Recorded information -

-- Opening Marker --

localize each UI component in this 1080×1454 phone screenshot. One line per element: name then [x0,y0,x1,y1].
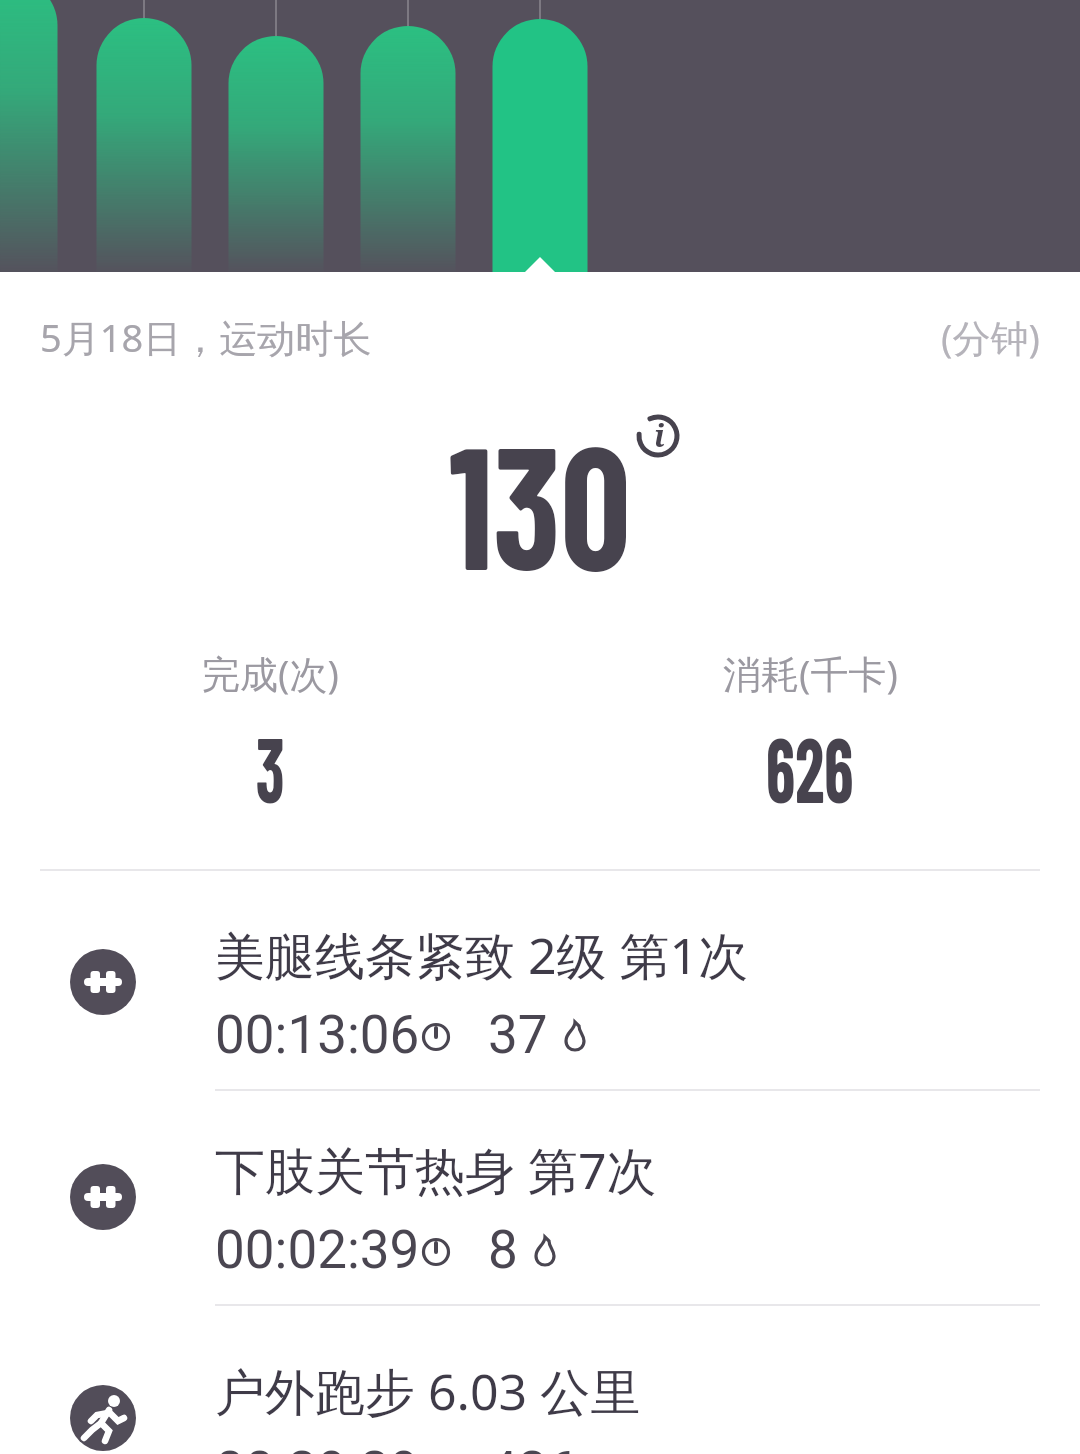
staticText: i [654,415,665,456]
staticText: 130 [449,398,631,604]
button[interactable] [491,0,586,272]
staticText: 完成(次) [202,647,339,699]
staticText: 00:39:29 [215,1440,420,1454]
staticText: 户外跑步 6.03 公里 [215,1357,641,1425]
staticText: 美腿线条紧致 2级 第1次 [215,921,749,989]
staticText: 626 [766,711,854,821]
staticText: 下肢关节热身 第7次 [215,1136,657,1204]
staticText: 436 [488,1440,578,1454]
staticText: 00:13:06 [215,1004,420,1066]
staticText: 8 [488,1219,518,1281]
staticText: 37 [488,1004,548,1066]
staticText: 00:02:39 [215,1219,420,1281]
button[interactable]: 美腿线条紧致 2级 第1次 [0,916,1080,1096]
button[interactable] [227,0,322,272]
button[interactable] [0,0,58,272]
staticText: 5月18日，运动时长 [40,311,372,363]
button[interactable] [359,0,454,272]
button[interactable]: 户外跑步 6.03 公里 [0,1352,1080,1454]
button[interactable]: i [636,414,680,458]
button[interactable] [95,0,190,272]
staticText: 3 [256,711,285,821]
staticText: 消耗(千卡) [723,647,898,699]
button[interactable]: 下肢关节热身 第7次 [0,1131,1080,1311]
staticText: (分钟) [941,311,1040,363]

-- Closing Marker --

Brief -
Print the material above verbatim except the pictures.

Response -
localize each UI component in this 1080×1454 phone screenshot. One line per element: name then [x0,y0,x1,y1].
staticText: i [654,415,665,456]
staticText: 130 [449,398,631,604]
button[interactable] [491,0,586,272]
staticText: 完成(次) [202,647,339,699]
staticText: 00:39:29 [215,1440,420,1454]
staticText: 户外跑步 6.03 公里 [215,1357,641,1425]
staticText: 美腿线条紧致 2级 第1次 [215,921,749,989]
staticText: 626 [766,711,854,821]
staticText: 下肢关节热身 第7次 [215,1136,657,1204]
staticText: 436 [488,1440,578,1454]
staticText: 00:13:06 [215,1004,420,1066]
staticText: 8 [488,1219,518,1281]
staticText: 37 [488,1004,548,1066]
staticText: 00:02:39 [215,1219,420,1281]
button[interactable]: 美腿线条紧致 2级 第1次 [0,916,1080,1096]
button[interactable] [227,0,322,272]
button[interactable] [0,0,58,272]
staticText: 5月18日，运动时长 [40,311,372,363]
button[interactable] [359,0,454,272]
button[interactable]: 户外跑步 6.03 公里 [0,1352,1080,1454]
button[interactable]: i [636,414,680,458]
button[interactable] [95,0,190,272]
staticText: 3 [256,711,285,821]
staticText: 消耗(千卡) [723,647,898,699]
button[interactable]: 下肢关节热身 第7次 [0,1131,1080,1311]
staticText: (分钟) [941,311,1040,363]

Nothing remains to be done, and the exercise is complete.